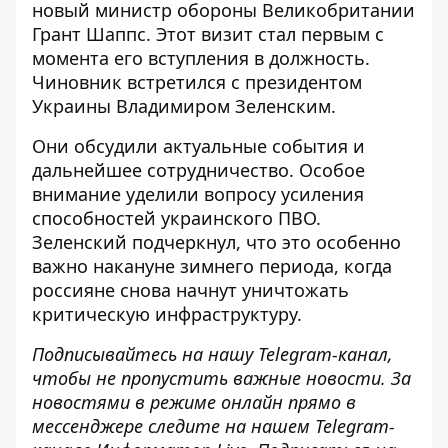
новый министр обороны Великобритании
Грант Шаппс
. Этот визит стал первым с
момента его вступления в должность.
Чиновник встретился с президентом
Украины Владимиром Зеленским.
Они обсудили актуальные события и
дальнейшее сотрудничество. Особое
внимание уделили вопросу усиления
способностей украинского ПВО.
Зеленский подчеркнул, что это особенно
важно накануне зимнего периода, когда
россияне снова начнут уничтожать
критическую инфраструктуру.
Подписывайтесь на нашу
Telegram-канал
,
чтобы не пропустить важные новости. За
новостями в режиме онлайн прямо в
мессенджере следите на нашем Telegram-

__WHAT THIS TASK INVOLVES__
Where a line in the material contains "Telegram", copy that line.

__EXPECTED ANSWER__
Telegram-канал
мессенджере следите на нашем Telegram-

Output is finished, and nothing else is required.